IN its sum and its parts, the Democratic nomination race took a progressive turn in this week's Illinois primary. First the sum: The race certainly has not proved the yawner it might have been had Walter Mondale left his opponents packing their bags for good after the February Iowa caucuses. Here it is spring and a vigorous three-way contest is still running - one that could go all the way into summer.
Some argue that a heated nomination contest plays up the divisions within the Democratic coalition, making it more difficult to win in the general election. A party that embraces conservative-liberal tensions, its own Mason-Dixon line rivalries, pro-labor and open-shop ranks, even competing racial and ethnic blocs of voters, has a lot that divides it. A front-runner usually uses the close-the-ranks-early argument to help stifle any challenge.
But a nomination contest also should help air these differences, find the strengths of the competing factions and ideas, try out lines of appeal to swing voters as well as the party faithful. The merits of uniting early against a common opponent, in this case the Reagan Republicans, are not enough to warrant prematurely capping off a party's ferment. This could lead to a false peace. And particularly in 1984, after a defeat in 1980 when many Americans thought the party and its leaders had run out of stamina and ideas, the Democrats need to show they can muster genuine leadership fervor.
Now the parts: Each of the candidates proved something positive. The overall Illinois outcome - Mondale 41 percent, Hart 35 percent, Jackson 20 percent - was reasonably close. Mondale showed he had about regained his stride. His sense of humor now shows through his earlier caution and reserve. He opened his campaign a year ago by claiming, ''I am ready.'' Evidently a lot of Democratic voters didn't agree with him - or at least they weren't ready to take his word or accept his certification by the party establishment. By having to stand up against Gary Hart and Jesse Jackson, Walter Mondale is having to show whether he has the right stuff to represent the world's most powerful nation when it is tested.
Senator Hart, with his month-old national campaign, made a creditable showing in Illinois after a week or two of tougher treatment by the media - and the clever ''Where's the beef?'' challenge from Mondale to prove there is substance to Hart's new-ideas, new-generation appeal. Hart stumbled with ads and unfounded charges in Illinois. His campaign could use a week or two to catch up with its early successes. Next week, Connecticut should prove a good Hart state. After that it's New York and Pennsylvania, states where Hart will have to slow Mondale's advance in delegate totals.

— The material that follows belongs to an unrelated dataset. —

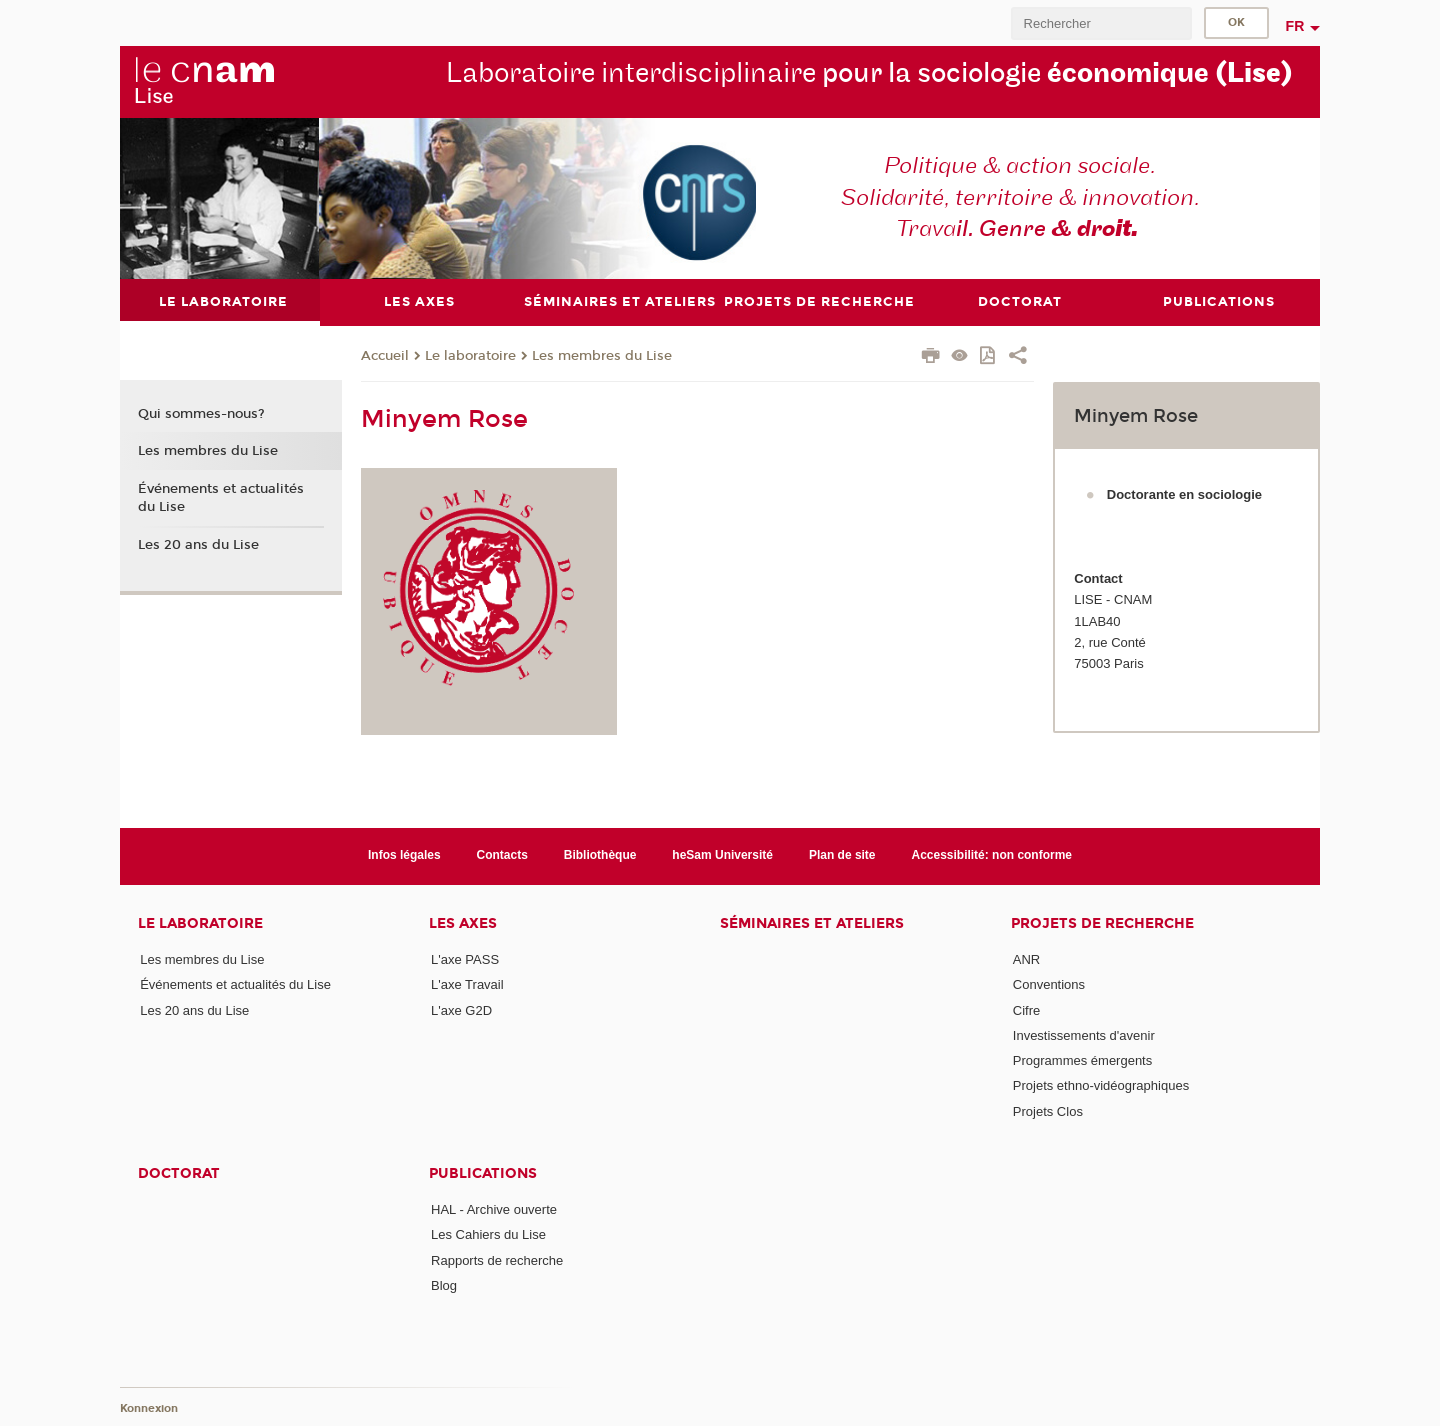 This screenshot has height=1426, width=1440. What do you see at coordinates (179, 1173) in the screenshot?
I see `Doctorat` at bounding box center [179, 1173].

Jesse Jackson's campaign gained a new credibility in Illinois, even though he won no delegates. The city's mayor, Harold Washington, served as the beneficiary of the black vote in Illinois. Washington favors Jackson. But apart from delegate-hunting, Jackson proved again he could turn out the black vote. If he repeats his dominance of the black vote in the coming contests, he could go to the San Francisco convention with a great deal of leverage on the party platform and in the choice of a vice-presidential nominee. Jackson too made some early mistakes, such as his stereotype remark about Jews, for which he forthrightly apologized. But Jackson is having an impact on the campaign itself, bringing civil rights and Middle East policy to the fore. His is no token black campaign. Reagan strategists do not now slight his potential for turning out the black vote in November.
The Democratic contest has survived the worst part of its front-loaded schedule. Three contenders remain in a reasonable position to carry a good fight - airing and identifying the party's competing needs and ambitions - all the way to the bicoastal, New Jersey-California primary finale in June.